Y, sin embargo, no se puede negar el valor de la justicia restaurativa, cuyo propósito no es el castigo, sino la reconstrucción de los lazos rotos, la sanación de heridas profundas y la reparación, tanto moral como material, de las víctimas. Pero ¿cómo puede florecer esa justicia en una tierra que aún no reconoce plenamente el sufrimiento de sus hijos? ¿Cómo se puede hablar de reconciliación en un país tan fracturado, donde una parte considerable de la población, ajena o indiferente al dolor ajeno, aún culpa a las víctimas de haber estado “en el lugar equivocado”? Esa revictimización, ese ser señalados y despreciados, añade un nuevo capítulo de dolor a una historia que parece no tener fin.
Porque más allá de las reparaciones que se miden en cifras o ceremonias, lo que claman las víctimas es que su dignidad sea restaurada, que la verdad sobre lo ocurrido sea contada, y no solo contada, sino respetada como el relato ineludible de lo que somos. Esa verdad no es un lujo, es una necesidad urgente, un acto de justicia histórica sin la cual la nación no podrá empezar a sanar sus cicatrices. Pero en medio de un país que se agrieta con la polarización creciente, donde ciertos discursos buscan silenciar el pasado y proponen el olvido como camino hacia la estabilidad, la reconciliación parece cada día más lejana, cual brillo efímero que se disuelve en la lejanía del firmamento.

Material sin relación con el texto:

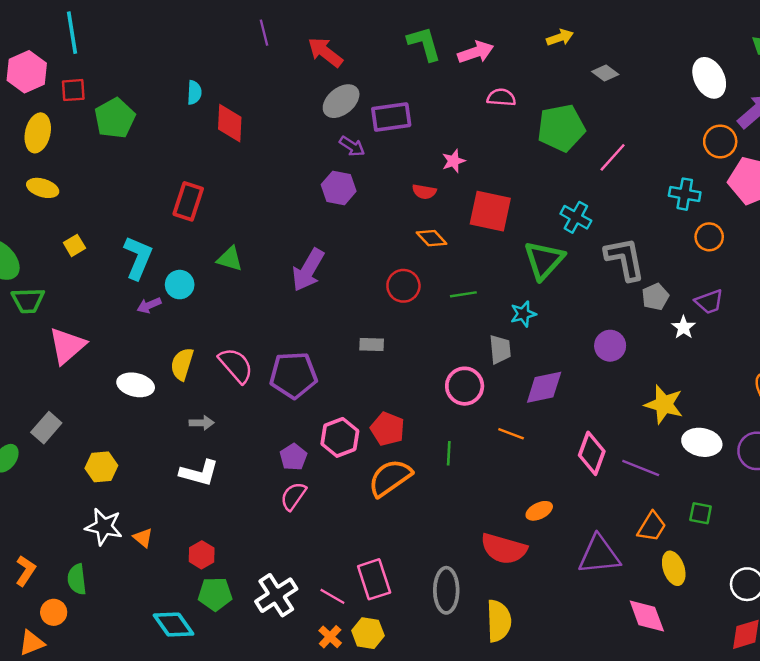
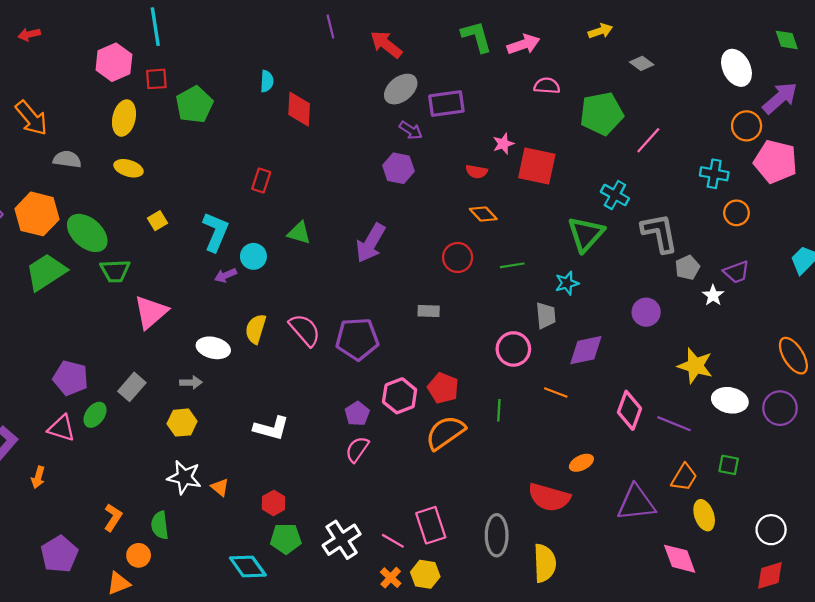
red rectangle: (188, 201) -> (261, 181), size x0.7
red square: (490, 211) -> (537, 166), moved
gray arrow: (202, 423) -> (191, 382), moved

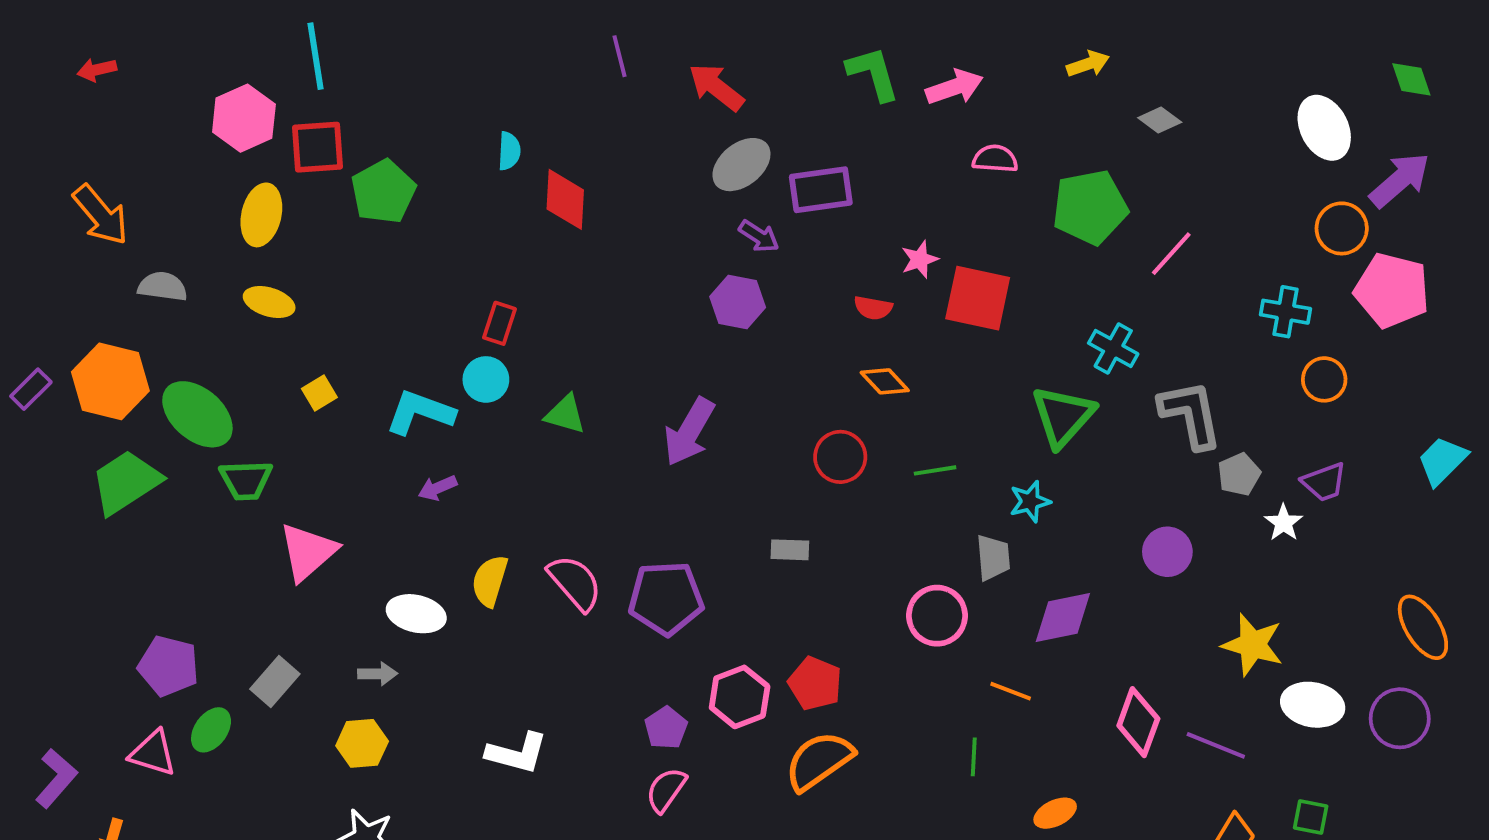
red square: (156, 79) -> (317, 147), size x1.4
cyan L-shape: (216, 232) -> (420, 412), turned -93
cyan circle: (253, 256) -> (486, 379), moved
green line: (499, 410) -> (974, 757), moved

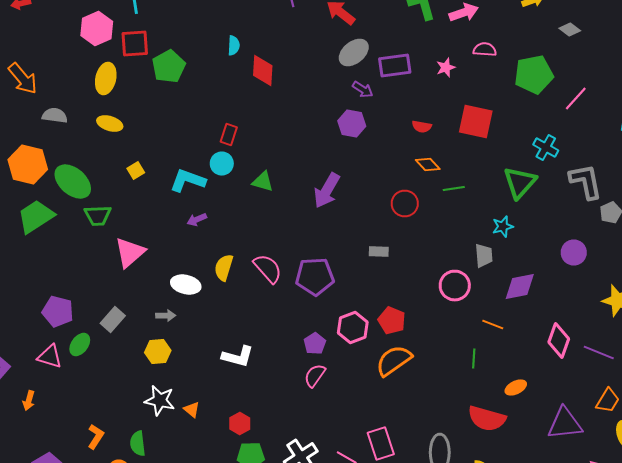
pink star: (920, 259) -> (446, 68), moved
green line: (935, 470) -> (454, 188), moved

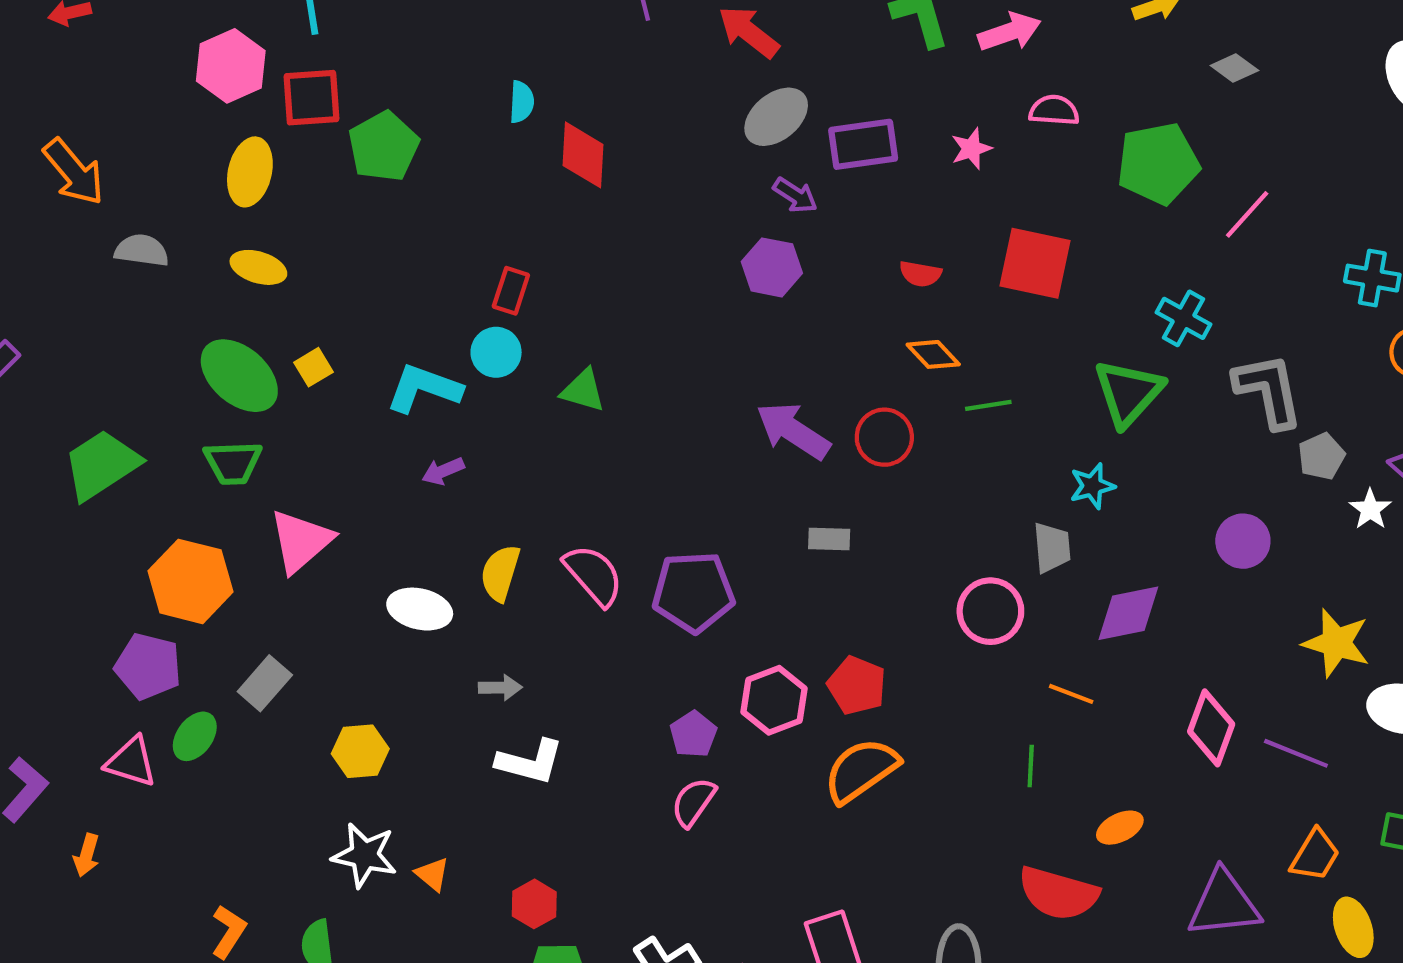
orange hexagon: (28, 164) -> (191, 581), moved
green ellipse: (73, 182) -> (239, 376), moved
purple arrow: (327, 190) -> (793, 431), moved, turned 93
gray arrow: (166, 316) -> (500, 688), moved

Hablar de paz en Colombia es un desafío monumental, cuando el dolor de las víctimas sigue presente, latente, y cuando no hay un compromiso real de todos los actores, tanto sociales como políticos, para honrar la memoria de aquellos que más sufrieron. El país, en lugar de cerrar sus heridas, las profundiza cuando las historias de los más vulnerables quedan relegadas, desplazadas del centro del debate nacional, como si su dolor no fuera el dolor de todos.
Es tiempo ya de poner a las víctimas en el centro, no como cifras frías en las estadísticas como quien posa un cadáver sobre mesa mortuoria, sino como seres humanos, con nombres y rostros, cuyas vidas fueron deshechas por una guerra que jamás eligieron. Si el Estado social de derecho quiere cumplir con su promesa fundacional, debe comenzar por aquí: garantizar justicia, reparación y verdad para quienes más la necesitan, no solo en los tribunales, sino en la conciencia colectiva de la nación.
Porque la paz, esa paz que tantas veces ha sido prometida, pero pocas veces ha sido alcanzada, no puede construirse sobre el olvido. Sanar como país implica reconocer el dolor de los más vulnerables, implica tender puentes, no cavar trincheras. La paz no puede ser el acuerdo de unas élites, debe ser una realidad sentida y vivida por todos, especialmente por quienes han soportado el peso de la violencia. Solo cuando la memoria de las víctimas sea honrada, cuando se les otorgue el lugar que merecen en la historia, podremos comenzar a hablar de una verdadera reconciliación en Colombia. De lo contrario, seguiremos condenados a revivir nuestro propio olvido, atrapados en el círculo vicioso del dolor que no cesa.